[Saved data entries]
┌──
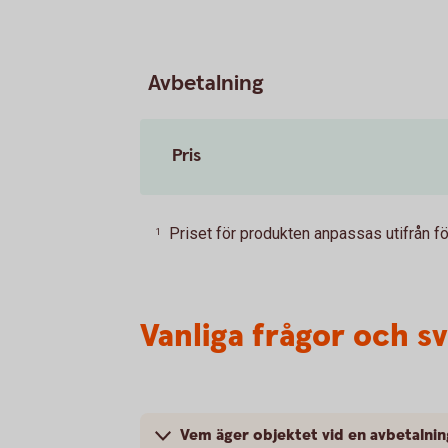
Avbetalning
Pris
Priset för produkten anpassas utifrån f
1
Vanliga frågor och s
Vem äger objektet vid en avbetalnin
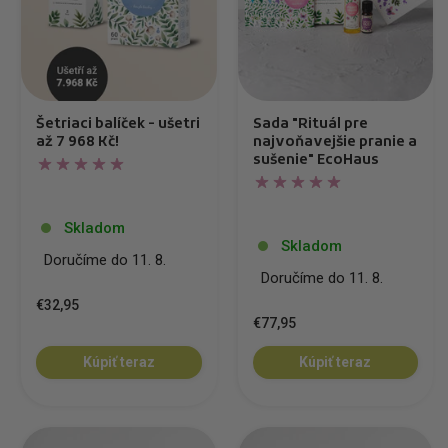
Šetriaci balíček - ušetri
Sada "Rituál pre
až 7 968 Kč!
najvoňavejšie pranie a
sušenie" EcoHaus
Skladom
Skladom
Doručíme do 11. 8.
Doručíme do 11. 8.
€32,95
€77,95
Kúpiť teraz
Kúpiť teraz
└──
┌──
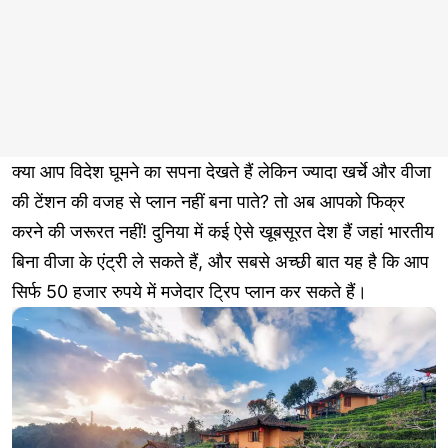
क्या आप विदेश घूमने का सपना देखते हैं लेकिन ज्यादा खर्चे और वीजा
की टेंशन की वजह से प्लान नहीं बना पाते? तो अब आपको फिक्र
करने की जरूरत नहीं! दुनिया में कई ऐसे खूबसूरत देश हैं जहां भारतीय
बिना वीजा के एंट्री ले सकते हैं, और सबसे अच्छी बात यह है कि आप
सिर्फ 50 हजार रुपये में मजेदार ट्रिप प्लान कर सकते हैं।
└──
[WHAT IS REQUIRED] Above are the records; repeat exactly the lines from the one holding "बिना वीजा के" down to the one holding "सिर्फ 50 हजार", end lines included.

[EXERCISE SOLUTION]
बिना वीजा के एंट्री ले सकते हैं, और सबसे अच्छी बात यह है कि आप
सिर्फ 50 हजार रुपये में मजेदार ट्रिप प्लान कर सकते हैं।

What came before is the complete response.